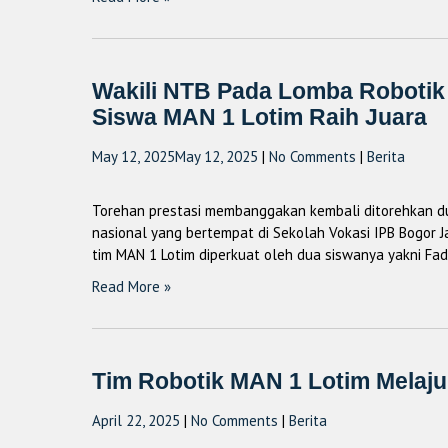
Wakili NTB Pada Lomba Robotik 
Siswa MAN 1 Lotim Raih Juara
May 12, 2025
May 12, 2025
|
No Comments
|
Berita
Torehan prestasi membanggakan kembali ditorehkan du
nasional yang bertempat di Sekolah Vokasi IPB Bogor J
tim MAN 1 Lotim diperkuat oleh dua siswanya yakni Fad
Read More »
Tim Robotik MAN 1 Lotim Melaju
April 22, 2025
|
No Comments
|
Berita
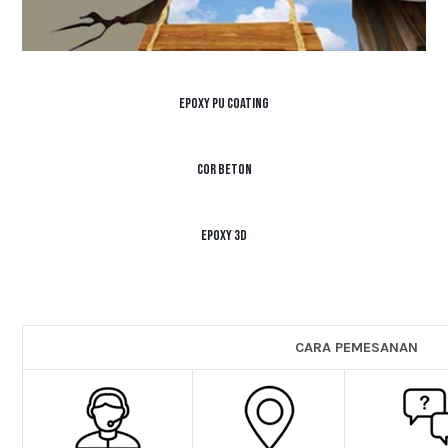
Epoxy PU Coating
Cor Beton
Epoxy 3D
CARA PEMESANAN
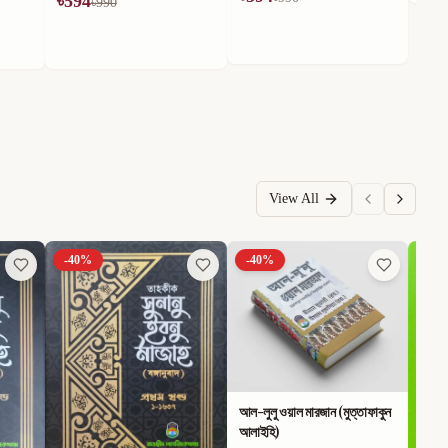
View All
-
40
%
-
40
%
-
40
আল-লুলু ওয়াল মারজান (মুত্তাফাকুন
আলাইহি)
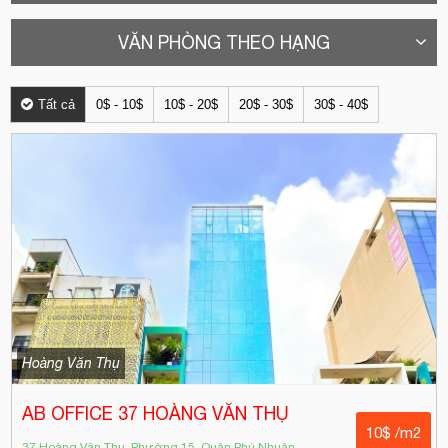
VĂN PHÒNG THEO HẠNG
Tất cả
0$ - 10$
10$ - 20$
20$ - 30$
30$ - 40$
Hoàng Văn Thụ
AB OFFICE 37 HOÀNG VĂN THỤ
10$ /m2
37 Hoàng Văn Thụ, Phường 15, Quận Phú Nhuận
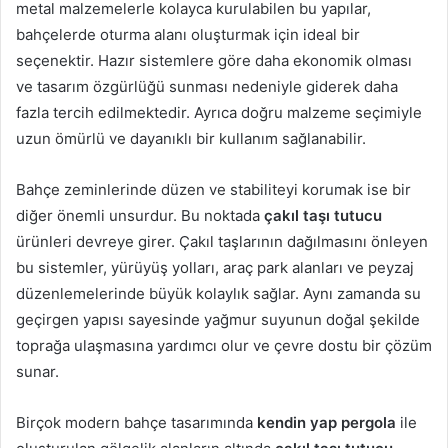
metal malzemelerle kolayca kurulabilen bu yapılar,
bahçelerde oturma alanı oluşturmak için ideal bir
seçenektir. Hazır sistemlere göre daha ekonomik olması
ve tasarım özgürlüğü sunması nedeniyle giderek daha
fazla tercih edilmektedir. Ayrıca doğru malzeme seçimiyle
uzun ömürlü ve dayanıklı bir kullanım sağlanabilir.
Bahçe zeminlerinde düzen ve stabiliteyi korumak ise bir
diğer önemli unsurdur. Bu noktada
çakıl taşı tutucu
ürünleri devreye girer. Çakıl taşlarının dağılmasını önleyen
bu sistemler, yürüyüş yolları, araç park alanları ve peyzaj
düzenlemelerinde büyük kolaylık sağlar. Aynı zamanda su
geçirgen yapısı sayesinde yağmur suyunun doğal şekilde
toprağa ulaşmasına yardımcı olur ve çevre dostu bir çözüm
sunar.
Birçok modern bahçe tasarımında
kendin yap pergola
ile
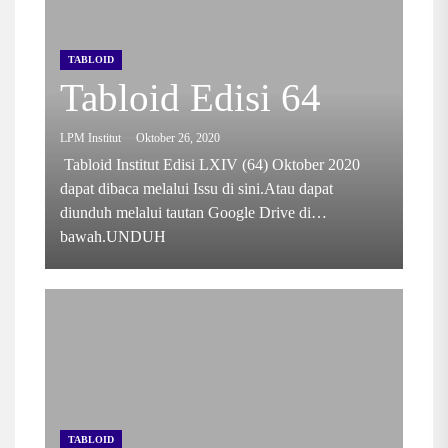
TABLOID
Tabloid Edisi 64
LPM Institut
Oktober 26, 2020
Tabloid Institut Edisi LXIV (64) Oktober 2020
dapat dibaca melalui Issu di sini.Atau dapat
diunduh melalui tautan Google Drive di
bawah.UNDUH
TABLOID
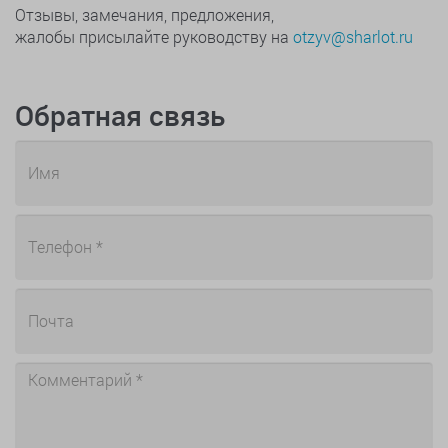
Отзывы, замечания, предложения,
жалобы присылайте руководству на
otzyv@sharlot.ru
Обратная связь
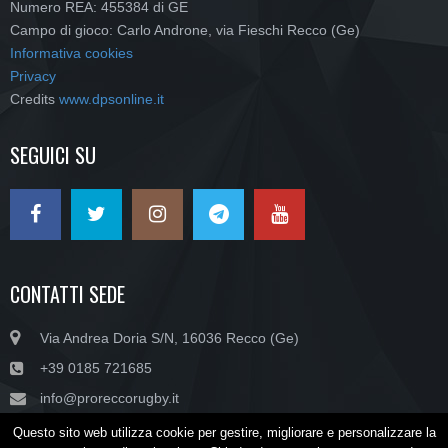
Numero REA: 455384 di GE
Campo di gioco: Carlo Androne, via Fieschi Recco (Ge)
Informativa cookies
Privacy
Credits
www.dpsonline.it
SEGUICI SU
CONTATTI SEDE
Via Andrea Doria S/N, 16036 Recco (Ge)
+39 0185 721685
info@proreccorugby.it
Questo sito web utilizza cookie per gestire, migliorare e personalizzare la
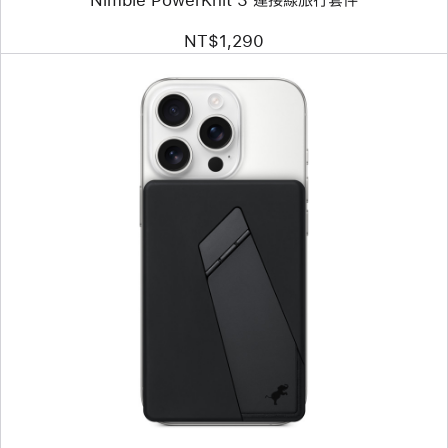
NT$1,290
上
一
個
圖
片
-
Nimble
Champ
10k
無
線
行
動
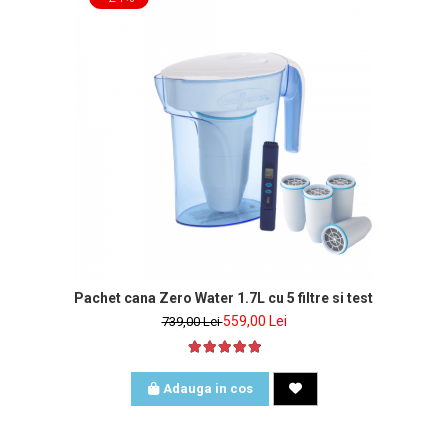
Pachet cana Zero Water 1.7L cu 5 filtre si tester de apa i
559,00 Lei
739,00 Lei
Adauga in cos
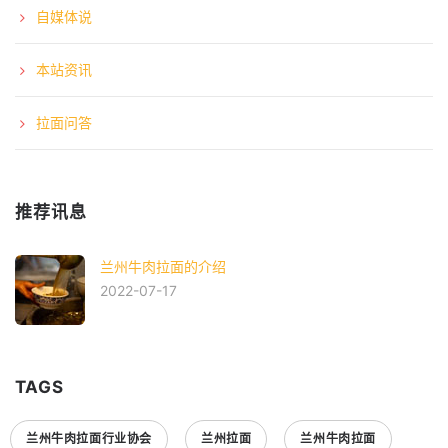
自媒体说
本站资讯
拉面问答
推荐讯息
兰州牛肉拉面的介绍
2022-07-17
TAGS
兰州牛肉拉面行业协会
兰州拉面
兰州牛肉拉面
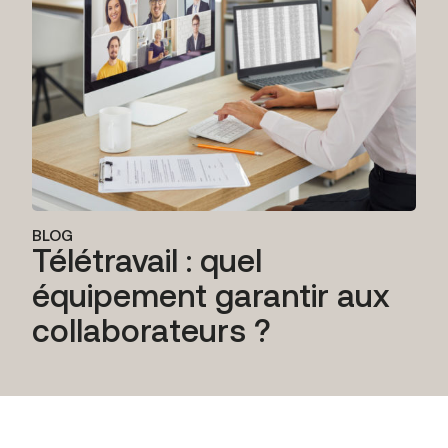
BLOG
Télétravail : quel
équipement garantir aux
collaborateurs ?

## YOUR GOAL:
What is needed is a word-for-word copy of the lines from the one containing "otzyv@sharlot.ru" through the final line of the records above, both included, with the pictures left out.

## RESPONSE TO THIS TASK:
otzyv@sharlot.ru
Обратная связь
Numero REA: 455384 di GE
Campo di gioco: Carlo Androne, via Fieschi Recco (Ge)
Informativa cookies
Privacy
Credits
www.dpsonline.it
SEGUICI SU
CONTATTI SEDE
Via Andrea Doria S/N, 16036 Recco (Ge)
+39 0185 721685
info@proreccorugby.it
Questo sito web utilizza cookie per gestire, migliorare e personalizzare la
NT$1,290
上
一
個
圖
片
-
Nimble
Champ
10k
無
線
行
動
Pachet cana Zero Water 1.7L cu 5 filtre si tester de apa i
559,00 Lei
739,00 Lei
Adauga in cos
自媒体说
本站资讯
拉面问答
推荐讯息
兰州牛肉拉面的介绍
2022-07-17
TAGS
兰州牛肉拉面行业协会
兰州拉面
兰州牛肉拉面
BLOG
Télétravail : quel
équipement garantir aux
collaborateurs ?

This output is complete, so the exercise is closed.